Although Hogan said the measure was implemented without incident, it has provoked outrage among some of the 900 cab drivers who work the airport. About three quarters of them are Somali, most of whom are Muslim.
"A few of them are really, really upset about it," said Omar Jamal, executive director of the Somali Justice Advocacy Center in neighbouring St. Paul. "They believe they have been forced into something against their faith, something against their religion."
Nevertheless, Jamal's group does not support the stand taken by the drivers. "We don't understand why they do this," he said. The issue is really "a process of getting adjusted to new territory, new culture."
Ahmed Rehab, executive director of the Chicago office of the Council on American-Islamic Relations, said the drivers are using a "strict and rigid" interpretation of Islamic law.

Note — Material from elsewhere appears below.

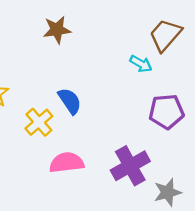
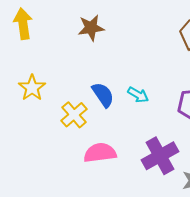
cyan arrow: (141, 64) -> (138, 95), moved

But Stephen Cooper, former commissioner of the Minnesota Department of Human Rights, said the change from the previous policy, in which drivers refusing a fare went to the back of the line, is unwarranted. "Five or six times a month, somebody will get the second or third cab, rather than the first cab," Cooper said. "That seems pretty minor."
Culture clashes involving Muslims have been relatively rare in the United States, where Muslims are only a small fraction of the country's 301 million people. A recent Pew Research Center study estimated there were about 1.4 million US Muslims age 18 and over, though this figure is debated. The same report also found Muslims were "largely assimilated (and) happy with their lives."
The Minneapolis-St. Paul area, with its big Somali concentration and a Muslim community of 150,000 people out of a total population of 3.5 million, has seen its share. Recently, Muslim clerks at a Target Corp store refused to handle pork products, such as bacon, at check-out counters. A spokeswoman for Target, which operates more than 1,500 stores in 47 states, said the company has a policy of accommodating such religious beliefs and said there was no indication the pork handling issue was a nation-wide concern.
Minnesota has the nation's first Muslim representative in the US Congress, but Democrat Keith Ellison has not been vocal on such issues since going to Washington last year. Grappling with the issue of alcohol is a new phenomenon to many US Muslims, said Abdi Ismail Samatar, a University of Minnesota professor, adding that Somali and other Muslim immigrants may not have even encountered alcohol before.
"When I was growing up in East Africa in a Muslim community, I heard of alcohol but I never (saw) what it looked like until I came to the United States," he said.
In a statement on its Web site, the Islamic Center of Minnesota seems to offer believers contradictory advice. It notes that the Koran prohibits believers to "sell, carry or profit" from alcohol, but adds that in "certain situations" Muslims may "do things which are forbidden based on the doctrine of necessity."
Samatar said that deciding how to interact with people who drink alcohol is a personal decision that each Muslim immigrant must make. "There is a lot of soul-searching going on in the United States, not so much for drinking because that is forbidden completely, but how you relate to people who do so," he said.
It is a "personal interpretation (of the Koran) more than anything else." Eltayeb Osman, a Muslim cabbie from Sudan, has negotiated his own rules for driving passengers who carry alcohol. He'll do it, but with certain restrictions. "Put it in the trunk, put it in your hand, whatever," Osman said. "I don't need to touch it myself."